The Strategic Plan was revised in 2000 and again in 2004.  It gave impetus to programs and activities described in this section.   By the end of 2007, ACLAM had a total of 837 members, 686 active, 134 retired and 17 honorary members.

The Foundation continued to be active.  Funds were received by contributions from Diplomates and organizations in the field.  Several grants were awarded in cooperation with other agencies.  Through 2006 the Foundation had funded 57 grants in the amount of almost $1 million. 

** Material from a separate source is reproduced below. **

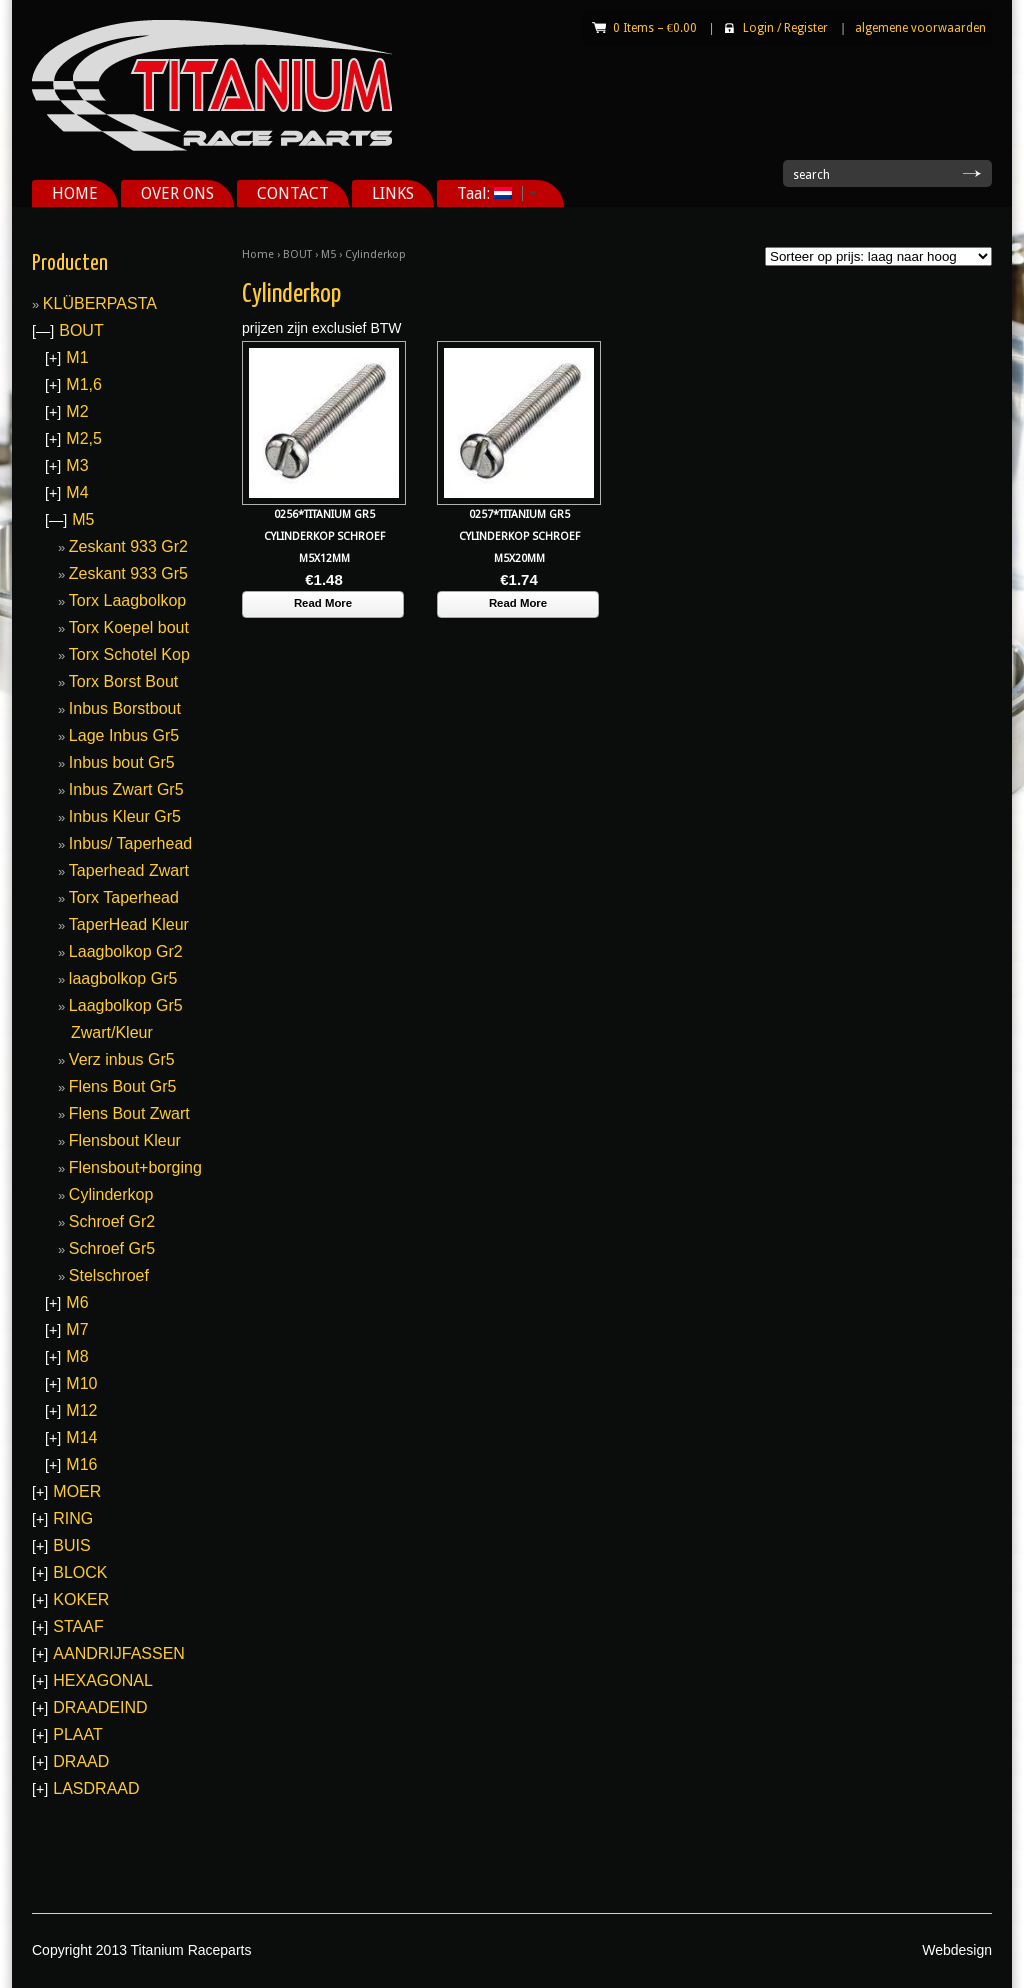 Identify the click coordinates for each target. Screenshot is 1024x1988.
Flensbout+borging (135, 1167)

In 2007 ACLAM completed its 50th year.  ACLAM had matured to a well organized, influential and respected College.  ACLAM had become a people knowledgeable in the care, techniques, models and laws involving research animals.  It bridges the knowledge between human and non-human animals, not only for scientists, but for regulators, other professional groups and the general public.  Throughout ACLAM’s existence, knowledge has been a primary goal.  Knowledge demanded of Diplomates certified through the exam.  Knowledge spread through textbooks, seminars, workshops and position papers.  Knowledge obtained through research.  Knowledge shared with others nationally and internationally.  And all this knowledge, first and foremost, now and in the future, dedicated to the care and well-being of laboratory animals.